• [Work item]:
Precisely the lines from the one with "ト/怖い/よく見るなど状況別" through the end of the data, both included, must make up the response, each restated word for word.

• [Dataset excerpts]:
■ ■ ■ ■

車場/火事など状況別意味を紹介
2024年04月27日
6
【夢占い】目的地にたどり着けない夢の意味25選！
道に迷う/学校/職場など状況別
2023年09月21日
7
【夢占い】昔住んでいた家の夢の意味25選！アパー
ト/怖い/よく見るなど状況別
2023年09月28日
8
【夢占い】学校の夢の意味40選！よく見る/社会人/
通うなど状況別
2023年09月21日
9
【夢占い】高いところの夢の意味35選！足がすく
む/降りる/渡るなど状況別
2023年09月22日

■ ■ ■ ■

• [Your solution]:
ト/怖い/よく見るなど状況別
2023年09月28日
8
【夢占い】学校の夢の意味40選！よく見る/社会人/
通うなど状況別
2023年09月21日
9
【夢占い】高いところの夢の意味35選！足がすく
む/降りる/渡るなど状況別
2023年09月22日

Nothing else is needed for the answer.